We repeated an EFA by principal component model with subsequent varimax rotation, to study the interitem relationship and to explore the factor structure in our target group. Factors were extracted according to Kaiser’s rule; eigenvalues >1. Kaiser–Meyer–Olkin measure of sampling adequacy was calculated to assess whether our data was appropriate for factor analysis.
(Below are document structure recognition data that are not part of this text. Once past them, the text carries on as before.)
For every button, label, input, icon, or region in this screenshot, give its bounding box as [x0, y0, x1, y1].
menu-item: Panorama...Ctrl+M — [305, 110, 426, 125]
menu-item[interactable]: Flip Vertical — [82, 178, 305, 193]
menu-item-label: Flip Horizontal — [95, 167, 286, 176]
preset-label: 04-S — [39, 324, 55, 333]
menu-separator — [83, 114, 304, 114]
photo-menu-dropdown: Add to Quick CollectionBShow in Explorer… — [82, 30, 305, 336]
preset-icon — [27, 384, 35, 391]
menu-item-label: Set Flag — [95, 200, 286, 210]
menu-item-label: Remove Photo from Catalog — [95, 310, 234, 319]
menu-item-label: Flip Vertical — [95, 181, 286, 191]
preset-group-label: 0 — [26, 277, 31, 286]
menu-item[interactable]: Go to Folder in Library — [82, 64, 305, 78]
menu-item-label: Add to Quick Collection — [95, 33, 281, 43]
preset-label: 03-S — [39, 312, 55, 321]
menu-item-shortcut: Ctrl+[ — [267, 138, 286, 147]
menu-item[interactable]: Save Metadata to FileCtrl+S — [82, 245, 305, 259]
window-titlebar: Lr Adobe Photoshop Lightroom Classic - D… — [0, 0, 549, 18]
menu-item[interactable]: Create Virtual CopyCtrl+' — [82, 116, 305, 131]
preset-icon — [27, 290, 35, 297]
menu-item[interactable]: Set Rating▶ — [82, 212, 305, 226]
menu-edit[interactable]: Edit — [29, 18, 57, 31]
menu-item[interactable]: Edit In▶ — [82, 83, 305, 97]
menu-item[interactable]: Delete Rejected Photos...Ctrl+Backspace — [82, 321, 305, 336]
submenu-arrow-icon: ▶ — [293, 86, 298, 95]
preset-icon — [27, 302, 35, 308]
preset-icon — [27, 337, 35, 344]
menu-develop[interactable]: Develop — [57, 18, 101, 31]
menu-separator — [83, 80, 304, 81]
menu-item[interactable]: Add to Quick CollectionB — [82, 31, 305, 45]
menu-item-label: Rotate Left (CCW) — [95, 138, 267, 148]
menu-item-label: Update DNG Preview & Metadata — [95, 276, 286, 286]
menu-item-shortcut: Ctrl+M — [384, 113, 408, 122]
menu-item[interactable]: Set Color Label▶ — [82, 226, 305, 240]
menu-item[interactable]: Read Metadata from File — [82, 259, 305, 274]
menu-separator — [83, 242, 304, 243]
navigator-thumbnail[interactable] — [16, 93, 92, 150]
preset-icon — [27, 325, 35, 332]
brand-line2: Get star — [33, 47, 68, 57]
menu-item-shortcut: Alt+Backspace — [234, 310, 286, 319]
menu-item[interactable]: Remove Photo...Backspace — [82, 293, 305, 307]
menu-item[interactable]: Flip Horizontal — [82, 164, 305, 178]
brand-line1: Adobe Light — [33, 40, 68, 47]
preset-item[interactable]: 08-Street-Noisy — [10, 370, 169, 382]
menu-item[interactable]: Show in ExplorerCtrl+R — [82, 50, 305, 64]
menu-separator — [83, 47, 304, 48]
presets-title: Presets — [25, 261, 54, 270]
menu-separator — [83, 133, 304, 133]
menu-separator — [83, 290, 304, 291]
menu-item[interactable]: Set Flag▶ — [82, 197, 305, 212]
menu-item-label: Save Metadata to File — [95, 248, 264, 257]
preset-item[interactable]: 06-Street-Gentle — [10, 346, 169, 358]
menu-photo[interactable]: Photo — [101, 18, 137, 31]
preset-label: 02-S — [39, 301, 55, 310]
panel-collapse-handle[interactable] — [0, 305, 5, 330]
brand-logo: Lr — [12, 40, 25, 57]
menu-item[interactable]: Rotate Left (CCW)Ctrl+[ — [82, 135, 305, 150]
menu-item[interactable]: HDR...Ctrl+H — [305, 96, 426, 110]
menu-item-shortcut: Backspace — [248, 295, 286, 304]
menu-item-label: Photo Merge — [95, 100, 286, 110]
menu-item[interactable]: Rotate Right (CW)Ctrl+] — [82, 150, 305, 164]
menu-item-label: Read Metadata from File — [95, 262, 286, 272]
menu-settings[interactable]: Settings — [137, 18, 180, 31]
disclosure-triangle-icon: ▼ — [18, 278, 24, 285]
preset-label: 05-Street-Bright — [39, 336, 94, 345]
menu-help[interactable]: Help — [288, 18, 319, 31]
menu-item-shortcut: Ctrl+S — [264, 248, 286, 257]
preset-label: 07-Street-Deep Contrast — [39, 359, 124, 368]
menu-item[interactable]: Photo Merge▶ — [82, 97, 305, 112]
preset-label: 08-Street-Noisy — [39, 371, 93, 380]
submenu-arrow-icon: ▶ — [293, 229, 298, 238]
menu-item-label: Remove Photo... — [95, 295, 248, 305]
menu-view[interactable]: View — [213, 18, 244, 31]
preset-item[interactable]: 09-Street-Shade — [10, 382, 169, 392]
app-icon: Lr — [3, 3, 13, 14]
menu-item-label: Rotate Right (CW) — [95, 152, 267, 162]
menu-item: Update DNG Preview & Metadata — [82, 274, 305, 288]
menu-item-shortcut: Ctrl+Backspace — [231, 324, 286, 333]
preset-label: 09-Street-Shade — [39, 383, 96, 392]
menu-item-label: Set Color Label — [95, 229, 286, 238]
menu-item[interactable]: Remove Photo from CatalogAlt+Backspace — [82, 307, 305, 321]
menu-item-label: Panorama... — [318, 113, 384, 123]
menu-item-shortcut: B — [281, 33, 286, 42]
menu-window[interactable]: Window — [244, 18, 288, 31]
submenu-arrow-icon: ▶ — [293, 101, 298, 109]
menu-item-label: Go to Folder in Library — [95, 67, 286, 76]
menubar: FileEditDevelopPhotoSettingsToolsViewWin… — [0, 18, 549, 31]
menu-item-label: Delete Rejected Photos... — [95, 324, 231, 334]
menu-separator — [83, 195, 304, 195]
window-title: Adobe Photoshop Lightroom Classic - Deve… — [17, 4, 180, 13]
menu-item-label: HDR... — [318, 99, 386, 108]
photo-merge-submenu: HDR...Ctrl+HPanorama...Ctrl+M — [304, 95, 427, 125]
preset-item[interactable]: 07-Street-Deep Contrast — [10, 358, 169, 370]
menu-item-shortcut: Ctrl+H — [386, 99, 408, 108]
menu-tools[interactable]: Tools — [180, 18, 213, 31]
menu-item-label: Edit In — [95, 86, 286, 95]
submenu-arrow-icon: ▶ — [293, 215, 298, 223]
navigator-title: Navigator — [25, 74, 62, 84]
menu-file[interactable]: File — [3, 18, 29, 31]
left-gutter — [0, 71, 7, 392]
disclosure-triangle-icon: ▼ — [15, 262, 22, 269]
Kaiser–Meyer–Olkin values between 0.5 and 0.7 was considered mediocre, 0.7–0.8 good, 0.8–0.9 high and above 0.9 excellent [33]. In addition, a significant Bartlett’s test of sphericity was also required for our data to be suitable for factor analysis [34].

When a marked proportion of the respondents score their dogs at the minimum, a floor effect occurs. Due to the notable item level and total sum floor effect in the group of OA dogs, we created a subgroup in which the owners reported pain related to OA, CBPI total sum ≥1. The CFA and EFA were repeated in the subgroup of dogs (n = 49).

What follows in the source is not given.